* **Task objective**: With "support" as the search word, show every line of the material that has it.

* **Listed records**:
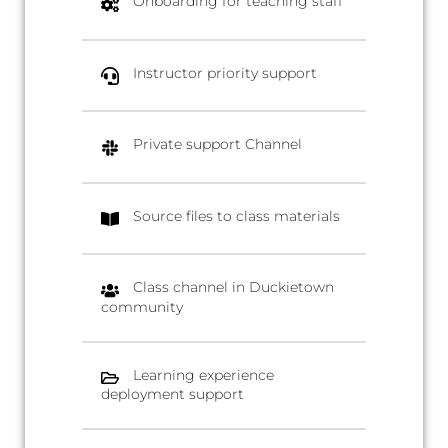
Onboarding for teaching staff
Instructor priority support
Private support Channel
Source files to class materials
Class channel in Duckietown
community
Learning experience
deployment support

* **Completed task**:
Instructor priority support
Private support Channel
deployment support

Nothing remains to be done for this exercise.